According to Erickson, the $60 million fine slapped on Penn State by the NCAA will be paid for from the football program's reserves or a loan to the athletic department by the university.

Erickson said Penn State is "adequately covered" in the instance of lawsuits relating to Jerry Sandusky's child abuse.

He said, though, "We don't want to, if at all possible, drag victims through another round of court cases and litigation. If we can come to an agreement with them, with their attorneys, we believe that would be the best possible outcome in this whole very, very difficult, tragic situation."
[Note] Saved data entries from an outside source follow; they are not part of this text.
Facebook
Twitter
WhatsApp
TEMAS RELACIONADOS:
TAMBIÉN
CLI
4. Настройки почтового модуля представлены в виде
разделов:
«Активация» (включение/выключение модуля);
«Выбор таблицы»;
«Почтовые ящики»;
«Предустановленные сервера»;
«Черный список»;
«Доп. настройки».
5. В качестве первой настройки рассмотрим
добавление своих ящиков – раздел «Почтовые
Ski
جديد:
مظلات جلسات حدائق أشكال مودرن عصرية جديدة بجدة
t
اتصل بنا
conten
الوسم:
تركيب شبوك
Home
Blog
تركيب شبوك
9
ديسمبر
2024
The Penn State President, who said he is confident that he will be able to keep his job, said the scandal made him realize that the football program and other athletic programs were "not sufficiently wrapped into the rest of the university," which Erickson said they are looking into.

Erickson also discussed the legacy of head coach Joe Paterno, which he said was "very important" to Penn State.
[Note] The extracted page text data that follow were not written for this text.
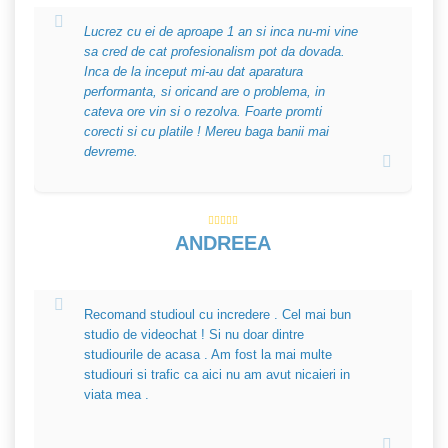
Lucrez cu ei de aproape 1 an si inca nu-mi vine
sa cred de cat profesionalism pot da dovada.
Inca de la inceput mi-au dat aparatura
performanta, si oricand are o problema, in
cateva ore vin si o rezolva. Foarte promti
corecti si cu platile ! Mereu baga banii mai
devreme.
ANDREEA
Recomand studioul cu incredere . Cel mai bun
studio de videochat ! Si nu doar dintre
studiourile de acasa . Am fost la mai multe
studiouri si trafic ca aici nu am avut nicaieri in
viata mea .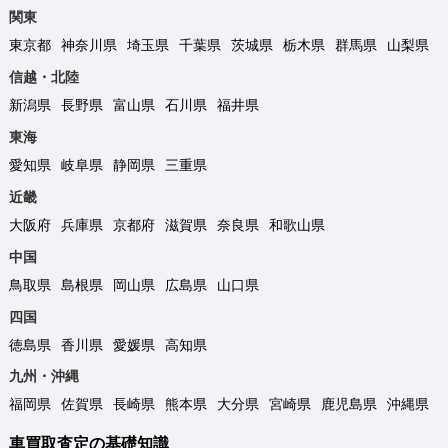
関東
東京都
神奈川県
埼玉県
千葉県
茨城県
栃木県
群馬県
山梨県
信越・北陸
新潟県
長野県
富山県
石川県
福井県
東海
愛知県
岐阜県
静岡県
三重県
近畿
大阪府
兵庫県
京都府
滋賀県
奈良県
和歌山県
中国
鳥取県
島根県
岡山県
広島県
山口県
四国
徳島県
香川県
愛媛県
高知県
九州・沖縄
福岡県
佐賀県
長崎県
熊本県
大分県
宮崎県
鹿児島県
沖縄県
車買取査定の基礎知識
"From my standpoint, I see the coach's contributions to the educational life of the University, and that's one of the reasons that I said I felt strongly that the Paterno name should stay on our library," Erickson said. "And nothing will change that part of Coach Paterno's legacy."
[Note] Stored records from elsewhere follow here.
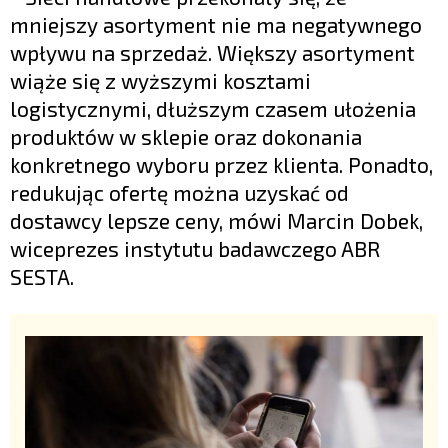
mniejszy asortyment nie ma negatywnego
wpływu na sprzedaż. Większy asortyment
wiąże się z wyższymi kosztami
logistycznymi, dłuższym czasem ułożenia
produktów w sklepie oraz dokonania
konkretnego wyboru przez klienta. Ponadto,
redukując ofertę można uzyskać od
dostawcy lepsze ceny, mówi Marcin Dobek,
wiceprezes instytutu badawczego ABR
SESTA.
Erickson, however, said he ordered the statue of Paterno to be taken down because it had become "a lightning rod... for the controversy that has erupted over the past eight months. And I felt that it was a kind of open wound for the victims of child abuse across the nation, and in that respect, I thought it should be removed."

Erickson said the university wants to tell the children who were molested that they are "deeply sorry and sad" and "regretful."

"We want to do the right thing, we want to help them in their healing process, but we also want to make sure that Penn State becomes a national leader in this whole area of child abuse prevention and treatment," he added. "And of course the $60 million fine will go into an endowment, the proceeds of which will be used to assist in the prevention and treatment of abuse."

"Our children are our most important assets. I think another lesson to be learned is one of accountability, accountability of the moment. We need to make sure that everyone, regardless of their position or standing, is held accountable for actions that they take. We need to make sure that all of the units across the University are really interacting and sharing information," Erickson said.

Erickson said he was "horrified" at the grand jury's statement last year. "And the first question that came to my mind is how could something like this have happened at a place that I thought I knew after 35 years quite well?

"How much of it is simply due to human frailty, and not willing to step forward when they see something terrible happening? And again, it's accountability of the moment. So we need to, every one of us - even though we don't have clear answers to that - needs to reach into our own hearts and think about that issue very deeply. And going forward, we can't change the past, but we can look to the future. And we can hold ourselves accountable to our, not just to our children, but to all aspects of the world we interact with," Erikson said.